Stored data entries:

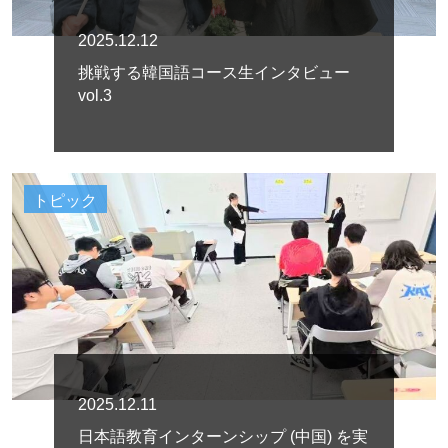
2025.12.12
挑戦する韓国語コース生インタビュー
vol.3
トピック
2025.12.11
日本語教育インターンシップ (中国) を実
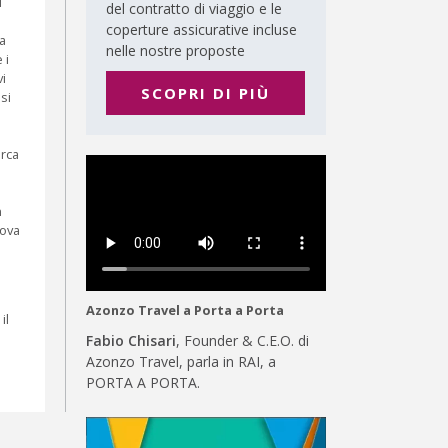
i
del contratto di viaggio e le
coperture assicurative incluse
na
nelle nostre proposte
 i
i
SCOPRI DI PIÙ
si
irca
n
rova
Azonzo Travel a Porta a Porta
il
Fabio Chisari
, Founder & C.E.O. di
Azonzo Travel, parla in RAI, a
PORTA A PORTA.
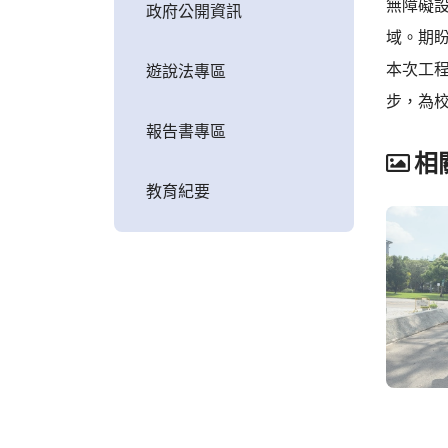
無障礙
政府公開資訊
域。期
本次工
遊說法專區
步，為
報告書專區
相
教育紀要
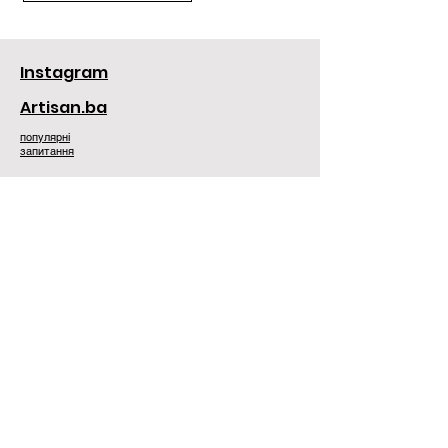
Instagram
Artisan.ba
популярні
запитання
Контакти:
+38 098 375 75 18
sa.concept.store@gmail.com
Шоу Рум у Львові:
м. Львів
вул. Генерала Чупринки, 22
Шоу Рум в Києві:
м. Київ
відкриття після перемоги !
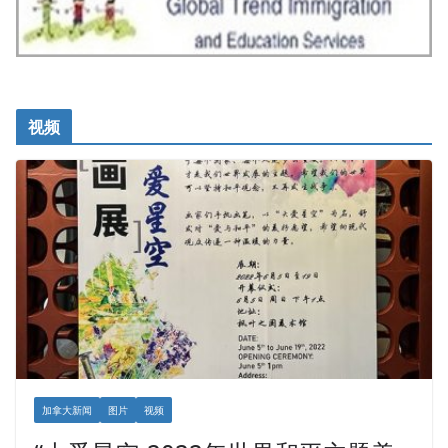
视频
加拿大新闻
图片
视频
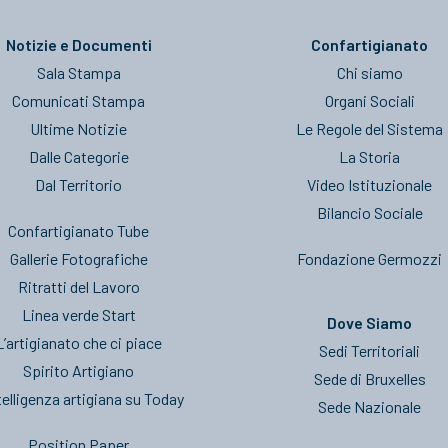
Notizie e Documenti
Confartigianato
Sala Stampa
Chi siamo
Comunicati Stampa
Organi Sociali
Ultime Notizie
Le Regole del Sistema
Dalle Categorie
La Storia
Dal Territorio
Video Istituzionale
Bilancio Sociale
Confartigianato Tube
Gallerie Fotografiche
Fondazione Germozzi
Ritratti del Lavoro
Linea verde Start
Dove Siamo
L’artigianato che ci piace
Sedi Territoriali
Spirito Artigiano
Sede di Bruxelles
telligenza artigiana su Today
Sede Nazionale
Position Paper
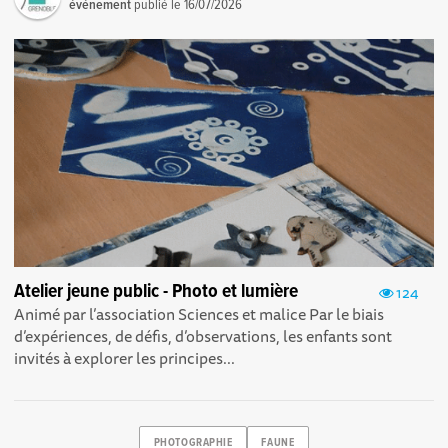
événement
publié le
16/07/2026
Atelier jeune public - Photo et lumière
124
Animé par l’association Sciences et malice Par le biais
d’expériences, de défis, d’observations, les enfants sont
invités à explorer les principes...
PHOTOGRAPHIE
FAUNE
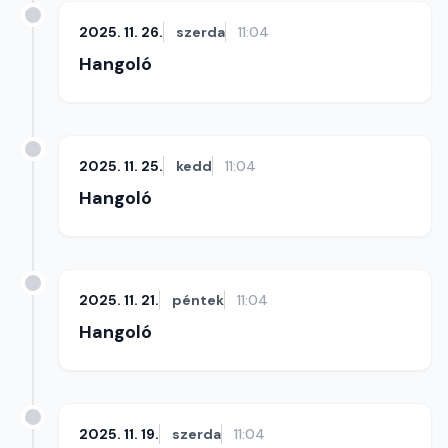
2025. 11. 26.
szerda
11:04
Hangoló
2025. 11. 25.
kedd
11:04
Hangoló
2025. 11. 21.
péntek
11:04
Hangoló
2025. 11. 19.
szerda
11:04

## Task details
Above are the records. Identify each line that contains the word "Notizie".

## Task result
Notizie e Documenti
Ultime Notizie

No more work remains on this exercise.